Ukraine strikes Moscow in biggest drone attack on Russia's capital

Author: Thomson Reuters Source: CBC News:
March 11, 2025 at 06:48
A investigator looks at the damage to an apartment building where a downed Ukrainian drone fell in Sapronovo village outside Moscow on Tuesday. (The Associated Press)
A investigator looks at the damage to an apartment building where a downed Ukrainian drone fell in Sapronovo village outside Moscow on Tuesday. (The Associated Press)

337 Ukrainian drones were downed over Russia, including 91 over Moscow region


Ukraine launched its biggest drone attack on the Russian capital on Tuesday with at least 91 drones targeting Moscow, killing at least one person, sparking fires, closing airports and forcing dozens of flights to be diverted, Russian officials said.

A total of 337 Ukrainian drones were downed over Russia, including 91 over the Moscow region and 126 over the Kursk region, where Ukrainian forces have been pulling back, the defence ministry said.

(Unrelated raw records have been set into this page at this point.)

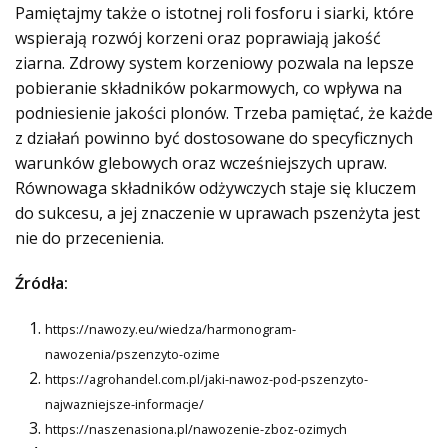
Pamiętajmy także o istotnej roli fosforu i siarki, które
wspierają rozwój korzeni oraz poprawiają jakość
ziarna. Zdrowy system korzeniowy pozwala na lepsze
pobieranie składników pokarmowych, co wpływa na
podniesienie jakości plonów. Trzeba pamiętać, że każde
z działań powinno być dostosowane do specyficznych
warunków glebowych oraz wcześniejszych upraw.
Równowaga składników odżywczych staje się kluczem
do sukcesu, a jej znaczenie w uprawach pszenżyta jest
nie do przecenienia.
Źródła:
https://nawozy.eu/wiedza/harmonogram-
nawozenia/pszenzyto-ozime
https://agrohandel.com.pl/jaki-nawoz-pod-pszenzyto-
najwazniejsze-informacje/
https://naszenasiona.pl/nawozenie-zboz-ozimych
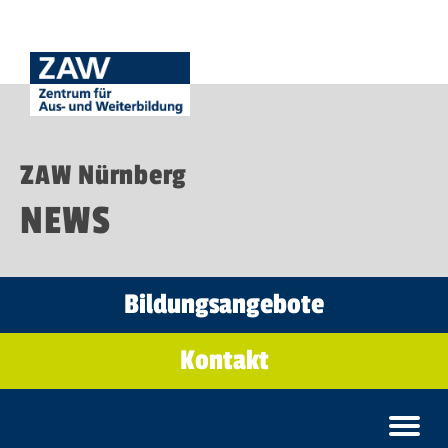
ZAW Nürnberg
NEWS
Bildungsangebote
Kontakt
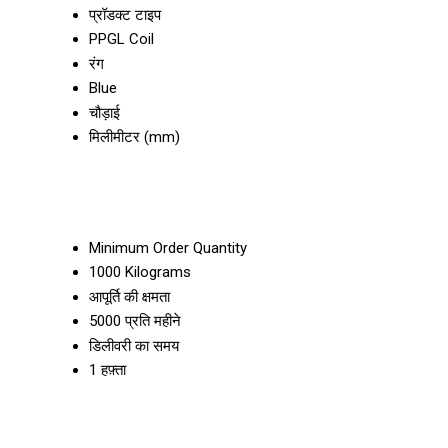
प्रॉडक्ट टाइप
PPGL Coil
रंग
Blue
चौड़ाई
मिलीमीटर (mm)
Minimum Order Quantity
1000 Kilograms
आपूर्ति की क्षमता
5000 प्रति महीने
डिलीवरी का समय
1 हफ़्ता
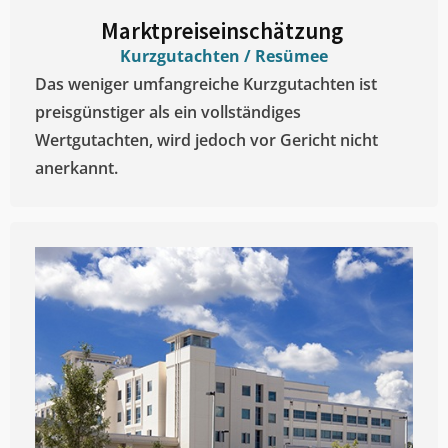
Marktpreiseinschätzung ​
Kurzgutachten / Resümee
Das weniger umfangreiche Kurzgutachten ist
preisgünstiger als ein vollständiges
Wertgutachten, wird jedoch vor Gericht nicht
anerkannt.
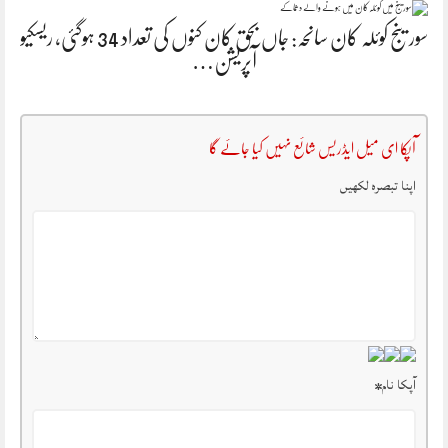
سورینج کوئلہ کان سانحہ: جاں بحق کان کنوں کی تعداد 34 ہوگئی، ریسکیو
آپریشن…
آپکا ای میل ایڈریس شائع نہیں کیا جائے گا
اپنا تبصرہ لکھیں
آپکا نام
*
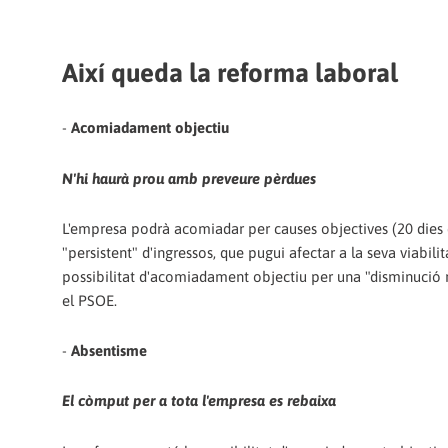
Així queda la reforma laboral
-
Acomiadament objectiu
N'hi haurà prou amb preveure pèrdues
L'empresa podrà acomiadar per causes objectives (20 dies d
"persistent" d'ingressos, que pugui afectar a la seva viabil
possibilitat d'acomiadament objectiu per una "disminució re
el PSOE.
-
Absentisme
El còmput per a tota l'empresa es rebaixa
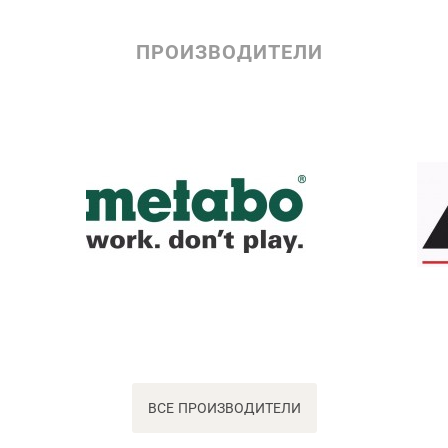
ПРОИЗВОДИТЕЛИ
ВСЕ ПРОИЗВОДИТЕЛИ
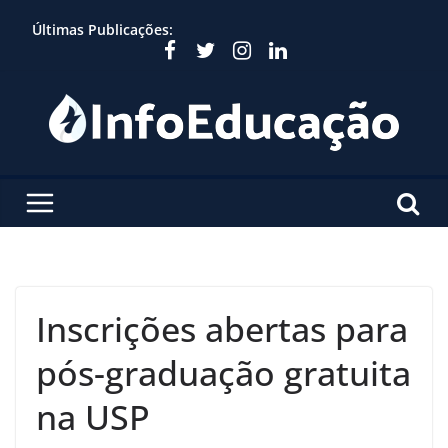
Skip
Últimas Publicações:
to
content
Inscrições abertas para
pós-graduação gratuita
na USP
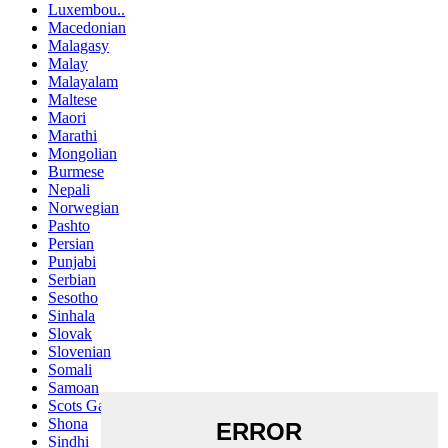
Luxembou..
Macedonian
Malagasy
Malay
Malayalam
Maltese
Maori
Marathi
Mongolian
Burmese
Nepali
Norwegian
Pashto
Persian
Punjabi
Serbian
Sesotho
Sinhala
Slovak
Slovenian
Somali
Samoan
Scots Gaelic
Shona
Sindhi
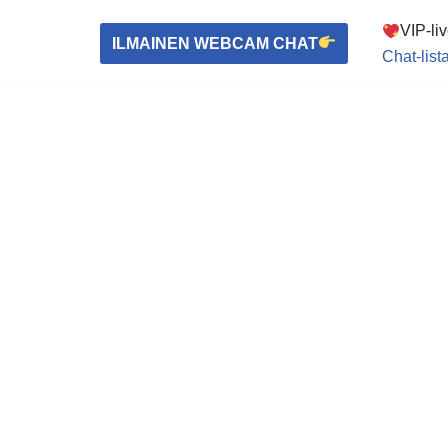
VIP-li
ILMAINEN WEBCAM CHAT
Chat-list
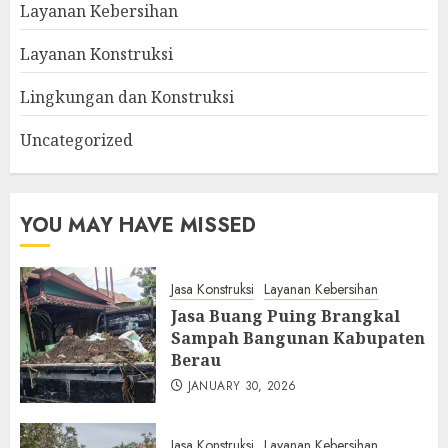
Layanan Kebersihan
Layanan Konstruksi
Lingkungan dan Konstruksi
Uncategorized
YOU MAY HAVE MISSED
Jasa Konstruksi
Layanan Kebersihan
Jasa Buang Puing Brangkal
Sampah Bangunan Kabupaten
Berau
JANUARY 30, 2026
Jasa Konstruksi
Layanan Kebersihan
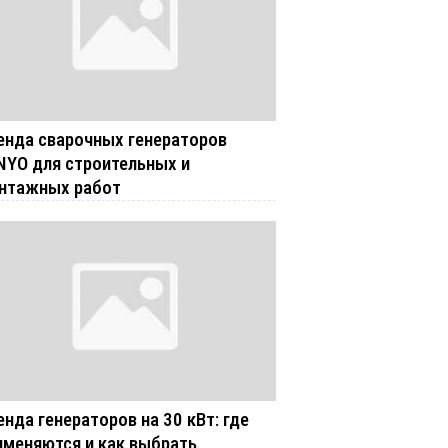
енда сварочных генераторов
NYO для строительных и
нтажных работ
енда генераторов на 30 кВт: где
именяются и как выбрать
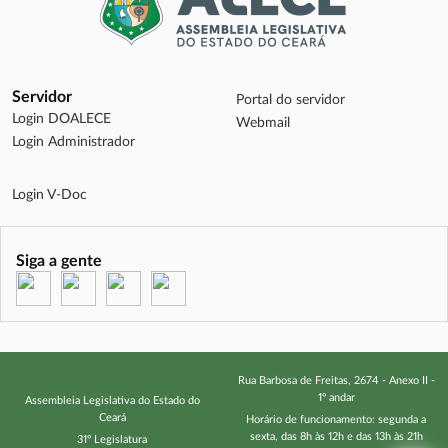
Servidor
Portal do servidor
Login DOALECE
Webmail
Login Administrador
Login V-Doc
Siga a gente
(abre em nova janela)
(abre em nova janela)
(abre em nova janela)
(abre em nova janela)
Rua Barbosa de Freitas, 2674 - Anexo II -
1º andar
Assembleia Legislativa do Estado do
Ceará
Horário de funcionamento: segunda a
sexta, das 8h às 12h e das 13h às 21h
31º Legislatura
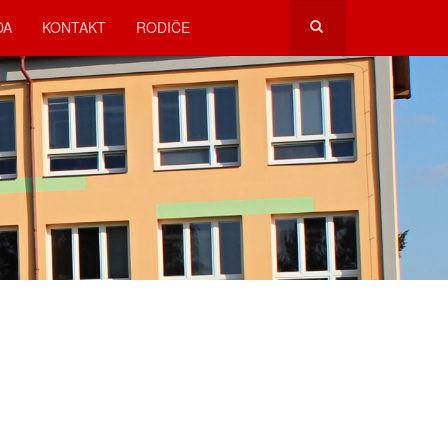
DA
KONTAKT
RODIČE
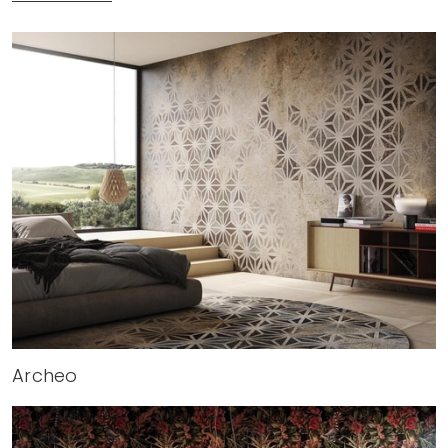
Archeo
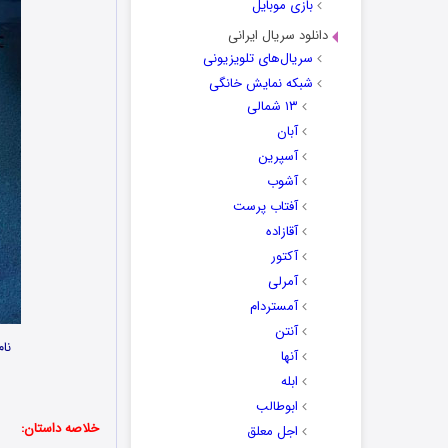
بازی موبایل
دانلود سریال ایرانی
سریال‌های تلویزیونی
شبکه نمایش خانگی
۱۳ شمالی
آبان
آسپرین
آشوب
آفتاب پرست
آقازاده
آکتور
آمرلی
آمستردام
آنتن
نام
آنها
ابله
ابوطالب
خلاصه داستان:
اجل معلق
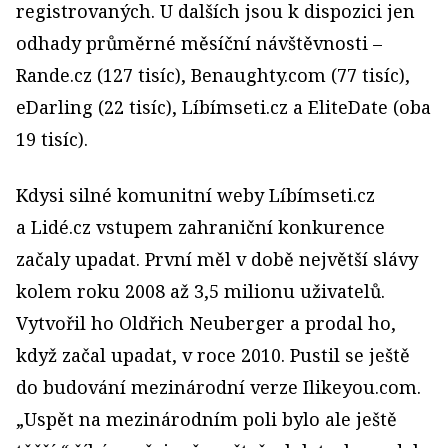
registrovaných. U dalších jsou k dispozici jen
odhady průměrné měsíční návštěvnosti –
Rande.cz (127 tisíc), Benaughty.com (77 tisíc),
eDarling (22 tisíc), Líbímseti.cz a EliteDate (oba
19 tisíc).
Kdysi silné komunitní weby Líbímseti.cz
a Lidé.cz vstupem zahraniční konkurence
začaly upadat. První měl v době největší slávy
kolem roku 2008 až 3,5 milionu uživatelů.
Vytvořil ho Oldřich Neuberger a prodal ho,
když začal upadat, v roce 2010. Pustil se ještě
do budování mezinárodní verze Ilikeyou.com.
„Uspět na mezinárodním poli bylo ale ještě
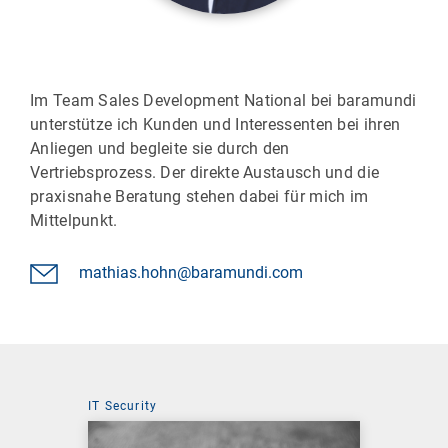
Im Team Sales Development National bei baramundi
unterstütze ich Kunden und Interessenten bei ihren
Anliegen und begleite sie durch den
Vertriebsprozess. Der direkte Austausch und die
praxisnahe Beratung stehen dabei für mich im
Mittelpunkt.
mathias.hohn@baramundi.com
IT Security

The massive dawn drone attack unfurled just as a team of Ukrainian officials prepare to meet a U.S. team in Saudi Arabia to seek grounds for possible peace talks in the three-year-old war, and as Russian forces try to encircle thousands of Ukrainian soldiers in the western Russian region of Kursk.

As rush hour built, Moscow Mayor Sergei Sobyanin said air defences were still repelling attacks on the city, which along with the surrounding region has a population of at least 21 million and is one of the biggest metropolitan areas in Europe.

"The most massive attack of enemy UAVs (unmanned aerial vehicles) on Moscow has been repelled," Sobyanin said in a post on Telegram.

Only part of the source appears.